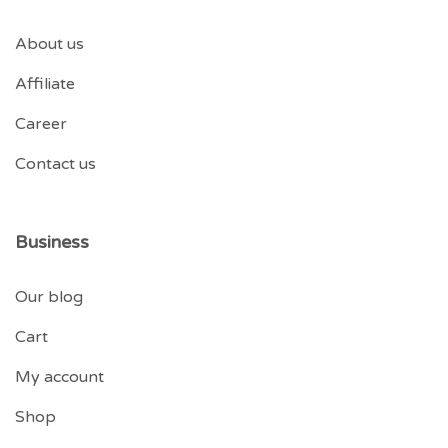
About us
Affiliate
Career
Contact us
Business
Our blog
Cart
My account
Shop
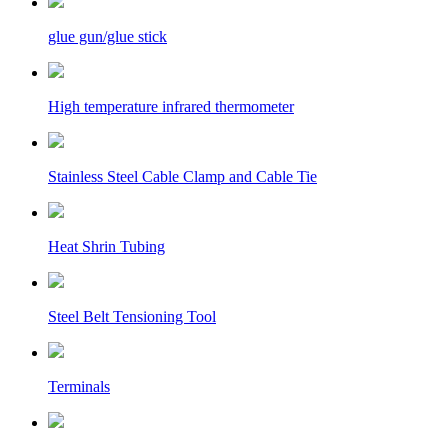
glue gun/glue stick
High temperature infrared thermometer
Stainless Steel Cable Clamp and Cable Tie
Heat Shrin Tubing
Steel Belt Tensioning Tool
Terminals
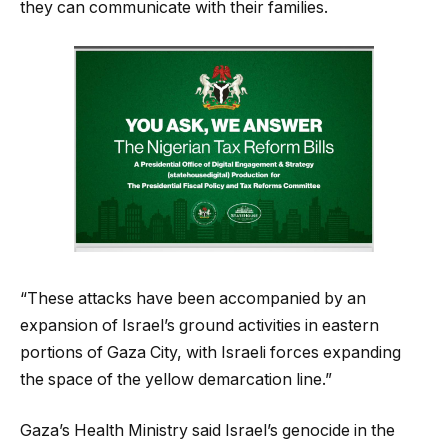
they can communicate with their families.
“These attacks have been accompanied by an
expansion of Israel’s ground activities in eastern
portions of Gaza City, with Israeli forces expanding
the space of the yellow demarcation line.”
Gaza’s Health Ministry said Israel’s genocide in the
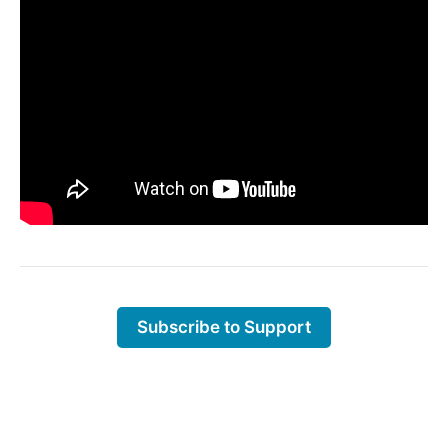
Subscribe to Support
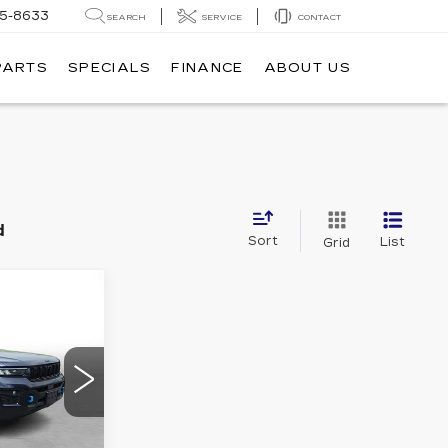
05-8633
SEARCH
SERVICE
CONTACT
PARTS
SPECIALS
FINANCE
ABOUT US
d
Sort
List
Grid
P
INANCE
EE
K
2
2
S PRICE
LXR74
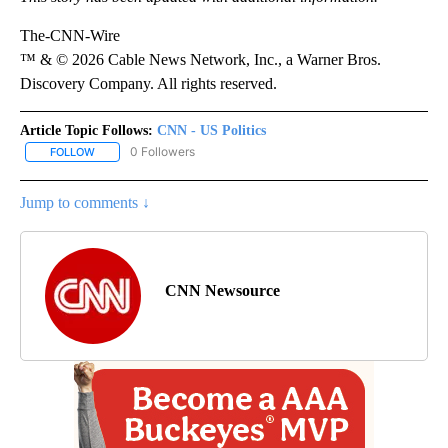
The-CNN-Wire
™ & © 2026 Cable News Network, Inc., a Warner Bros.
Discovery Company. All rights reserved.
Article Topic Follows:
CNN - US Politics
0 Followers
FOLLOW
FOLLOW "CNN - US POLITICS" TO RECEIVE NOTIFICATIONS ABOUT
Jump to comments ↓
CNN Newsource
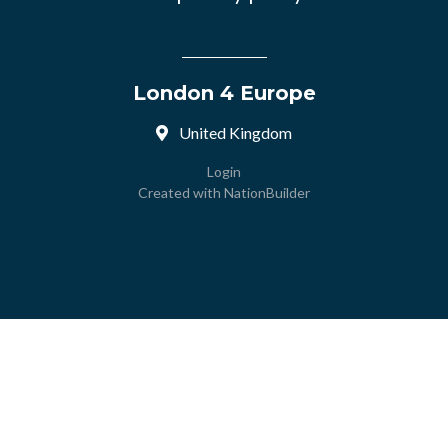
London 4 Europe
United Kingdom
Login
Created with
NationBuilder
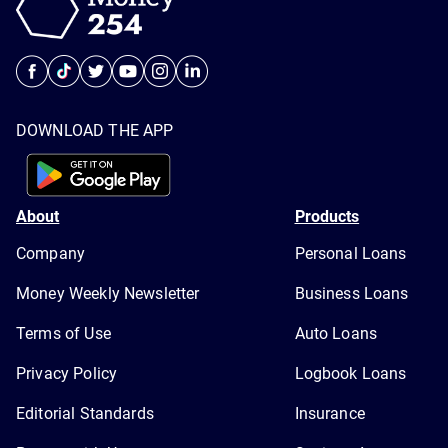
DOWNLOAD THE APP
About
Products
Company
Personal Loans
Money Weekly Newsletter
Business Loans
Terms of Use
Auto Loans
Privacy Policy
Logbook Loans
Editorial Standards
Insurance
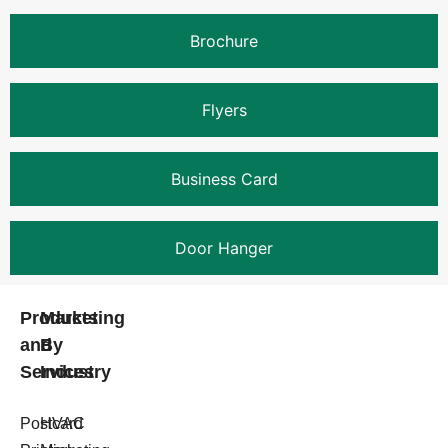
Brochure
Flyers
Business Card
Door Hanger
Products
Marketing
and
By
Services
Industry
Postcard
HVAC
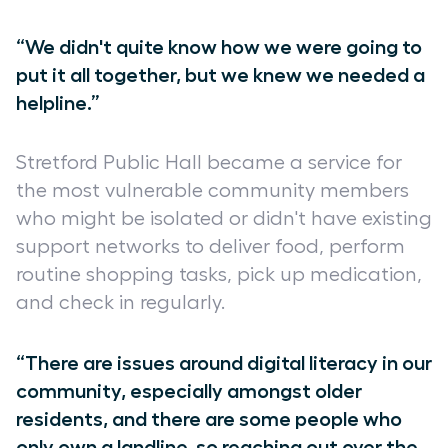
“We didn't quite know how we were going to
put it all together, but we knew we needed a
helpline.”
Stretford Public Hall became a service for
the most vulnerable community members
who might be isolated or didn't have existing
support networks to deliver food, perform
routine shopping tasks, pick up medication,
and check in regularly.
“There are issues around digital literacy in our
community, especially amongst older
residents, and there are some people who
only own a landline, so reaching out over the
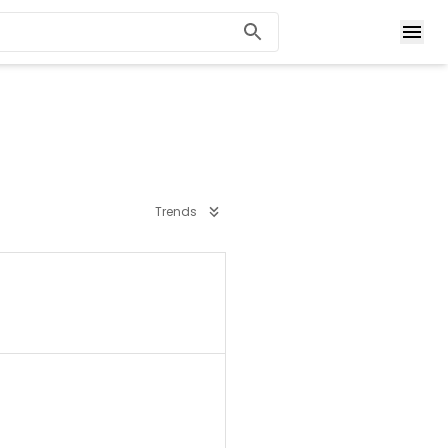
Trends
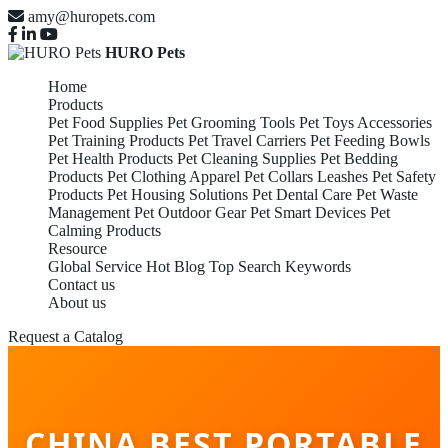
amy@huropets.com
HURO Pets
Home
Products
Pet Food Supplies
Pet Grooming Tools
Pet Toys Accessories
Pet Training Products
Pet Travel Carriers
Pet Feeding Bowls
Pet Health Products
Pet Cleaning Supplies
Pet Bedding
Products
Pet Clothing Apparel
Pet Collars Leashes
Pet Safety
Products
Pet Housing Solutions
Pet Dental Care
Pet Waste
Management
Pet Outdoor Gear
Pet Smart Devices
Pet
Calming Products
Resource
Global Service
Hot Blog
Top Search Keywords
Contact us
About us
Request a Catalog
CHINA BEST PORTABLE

Work task - Do not include images; quote all of the entries above exactly.

Finished task -
About us
Affiliate
Career
Contact us
Business
Our blog
Cart
My account
Shop
glue gun/glue stick
High temperature infrared thermometer
Stainless Steel Cable Clamp and Cable Tie
Heat Shrin Tubing
Steel Belt Tensioning Tool
Terminals
they can communicate with their families.
“These attacks have been accompanied by an
expansion of Israel’s ground activities in eastern
portions of Gaza City, with Israeli forces expanding
the space of the yellow demarcation line.”
Gaza’s Health Ministry said Israel’s genocide in the
Subscribe to Support
05-8633
SEARCH
SERVICE
CONTACT
PARTS
SPECIALS
FINANCE
ABOUT US
d
Sort
List
Grid
P
INANCE
EE
K
2
2
S PRICE
LXR74
The-CNN-Wire
™ & © 2026 Cable News Network, Inc., a Warner Bros.
Discovery Company. All rights reserved.
Article Topic Follows:
CNN - US Politics
0 Followers
FOLLOW
FOLLOW "CNN - US POLITICS" TO RECEIVE NOTIFICATIONS ABOUT
Jump to comments ↓
CNN Newsource
London 4 Europe
United Kingdom
Login
Created with
NationBuilder
DOWNLOAD THE APP
About
Products
Company
Personal Loans
Money Weekly Newsletter
Business Loans
Terms of Use
Auto Loans
Privacy Policy
Logbook Loans
Editorial Standards
Insurance
Brochure
Flyers
Business Card
Door Hanger
Products
Marketing
and
By
Services
Industry
Postcard
HVAC
“We didn't quite know how we were going to
put it all together, but we knew we needed a
helpline.”
Stretford Public Hall became a service for
the most vulnerable community members
who might be isolated or didn't have existing
support networks to deliver food, perform
routine shopping tasks, pick up medication,
and check in regularly.
“There are issues around digital literacy in our
community, especially amongst older
residents, and there are some people who
only own a landline, so reaching out over the
Trends
amy@huropets.com
HURO Pets
Home
Products
Pet Food Supplies
Pet Grooming Tools
Pet Toys Accessories
Pet Training Products
Pet Travel Carriers
Pet Feeding Bowls
Pet Health Products
Pet Cleaning Supplies
Pet Bedding
Products
Pet Clothing Apparel
Pet Collars Leashes
Pet Safety
Products
Pet Housing Solutions
Pet Dental Care
Pet Waste
Management
Pet Outdoor Gear
Pet Smart Devices
Pet
Calming Products
Resource
Global Service
Hot Blog
Top Search Keywords
Contact us
About us
Request a Catalog
CHINA BEST PORTABLE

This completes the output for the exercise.